Peter Jennings interrupts. He can hear protesters shouting and chanting just off camera. What, he asks Donaldson, is their message to the president?

Donaldson's sad, smug response: They're protesting the media's role in all this. They're protesting me. He and Jennings let the moment hang in the air for a bit, as Donaldson's trademark bad-boy smile spreads across his weirdly smooth sixtysomething features.

It was a very bad year

Disgusted as the public claims to be by the media's obsession with the Clinton-Lewinsky affair, at least in that case the press managed to accomplish its basic mission of reporting the news with a reasonable degree of accuracy. Elsewhere, it was the sort of year that the media can only hope will be seen as the nadir.

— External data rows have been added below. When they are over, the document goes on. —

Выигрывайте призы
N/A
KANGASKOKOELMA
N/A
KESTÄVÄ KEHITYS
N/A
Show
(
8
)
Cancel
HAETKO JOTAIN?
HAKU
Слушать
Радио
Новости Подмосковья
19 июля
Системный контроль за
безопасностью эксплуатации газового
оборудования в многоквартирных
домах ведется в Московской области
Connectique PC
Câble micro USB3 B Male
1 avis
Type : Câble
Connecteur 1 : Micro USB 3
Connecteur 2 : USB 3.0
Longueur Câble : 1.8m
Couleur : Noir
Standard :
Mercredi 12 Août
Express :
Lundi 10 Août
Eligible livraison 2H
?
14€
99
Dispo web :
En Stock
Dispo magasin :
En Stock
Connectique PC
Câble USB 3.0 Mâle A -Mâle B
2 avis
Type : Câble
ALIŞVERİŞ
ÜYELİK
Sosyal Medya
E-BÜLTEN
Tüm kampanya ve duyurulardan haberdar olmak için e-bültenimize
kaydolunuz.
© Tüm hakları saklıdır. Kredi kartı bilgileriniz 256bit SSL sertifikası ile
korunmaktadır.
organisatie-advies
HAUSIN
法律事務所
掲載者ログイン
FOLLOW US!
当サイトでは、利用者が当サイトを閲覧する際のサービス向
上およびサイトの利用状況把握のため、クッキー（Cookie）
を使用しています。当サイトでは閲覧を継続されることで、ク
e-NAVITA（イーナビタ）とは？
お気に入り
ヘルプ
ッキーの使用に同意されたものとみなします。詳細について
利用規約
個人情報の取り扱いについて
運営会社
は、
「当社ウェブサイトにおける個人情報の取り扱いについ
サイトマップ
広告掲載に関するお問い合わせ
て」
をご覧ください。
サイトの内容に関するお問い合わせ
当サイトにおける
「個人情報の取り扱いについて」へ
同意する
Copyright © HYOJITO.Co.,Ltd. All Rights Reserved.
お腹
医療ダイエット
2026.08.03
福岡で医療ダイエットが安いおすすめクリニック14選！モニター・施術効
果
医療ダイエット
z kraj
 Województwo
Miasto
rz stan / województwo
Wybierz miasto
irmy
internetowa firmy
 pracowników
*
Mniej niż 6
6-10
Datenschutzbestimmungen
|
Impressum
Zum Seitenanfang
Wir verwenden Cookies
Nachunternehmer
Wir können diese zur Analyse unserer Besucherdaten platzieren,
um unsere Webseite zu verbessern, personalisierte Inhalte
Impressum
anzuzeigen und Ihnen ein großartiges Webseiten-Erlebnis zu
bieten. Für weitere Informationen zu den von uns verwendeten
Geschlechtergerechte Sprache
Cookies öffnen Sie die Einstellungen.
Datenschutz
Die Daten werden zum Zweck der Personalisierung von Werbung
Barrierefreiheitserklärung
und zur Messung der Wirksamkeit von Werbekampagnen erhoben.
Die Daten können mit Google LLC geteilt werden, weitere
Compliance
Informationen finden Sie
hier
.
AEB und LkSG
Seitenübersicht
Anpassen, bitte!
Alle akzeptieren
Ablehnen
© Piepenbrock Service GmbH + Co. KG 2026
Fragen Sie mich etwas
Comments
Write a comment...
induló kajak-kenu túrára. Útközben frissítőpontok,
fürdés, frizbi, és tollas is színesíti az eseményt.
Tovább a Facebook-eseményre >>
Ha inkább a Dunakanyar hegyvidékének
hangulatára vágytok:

The first scandal of 1998 remains the most entertaining: the revelation last spring that Stephen Glass, a brilliant young writer for the New Republic, had fabricated virtually entire worlds in his seemingly well-reported, anecdote-laden feature stories. The Church of George Herbert Walker Christ? Didn't exist. Young Republican sex orgies? Really, now. A cabbie who is robbed while Glass is sitting in the back seat? Hmm -- now that you mention it, how come the guy didn't rob Glass as well?

By contrast, the scandals that ended the careers of Boston Globe columnists Patricia Smith and Mike Barnicle were depressingly prosaic. Smith, a Pulitzer finalist this year, was becoming one of the country's best-known African-American writers when she was found to have invented characters and quotes. Barnicle, despite a 25-year career plagued by accusations of plagiarism, fabrication, and libel, was the paper's most popular columnist when what he called his "sloppiness" finally brought him down. To make things worse, editor Matt Storin's reputation took a hit when it was learned that he had covered up previous Smith fabrications in 1995, and when he briefly let Barnicle back into the fold in the midst of this summer's plagiarism controversy. To no one's surprise, Storin was forced to flip-flop a week later amid new charges of fabrication and plagiarism. By year's end, Storin appeared to be in charge once again, but it's going to be some time before the wounds heal.

The Glass, Barnicle, and Smith debacles are, ultimately, stories of personal failure. Far more disturbing was the report by CNN and Time magazine that US forces had used nerve gas against defectors during the Vietnam War. The story, more than a year in the making, was retracted within days when it became clear that CNN researcher April Oliver had relied far too extensively on unreliable, contradictory sources. Famed war correspondent Peter Arnett saved his job and destroyed his career by washing his hands of the whole story, claiming -- truthfully, no doubt -- that he hadn't had a thing to do with the content of the voice-over he provided for TV or the article that appeared under his byline in Time.

The biggest victim of the CNN fiasco may well have been investigative reporting in general, which suffered another setback when the Cincinnati Enquirer, owned by the controversy-averse Gannett chain, paid $10 million to the Chiquita banana company and published a front-page apology on three consecutive days after it was revealed that reporter (make that former reporter) Michael Gallagher had based at least some of his reporting on stolen company voice-mails. Never mind that Gallagher had reported, apparently accurately, on Chiquita's illegal real-estate deals in Guatemala and Colombia, and on its use of a pesticide, banned in the US, that may have killed a young worker in Costa Rica. A generation ago, Gallagher's enterprise would have been rewarded; now, as NPR's Daniel Schorr observed, investigative reporting is being criminalized.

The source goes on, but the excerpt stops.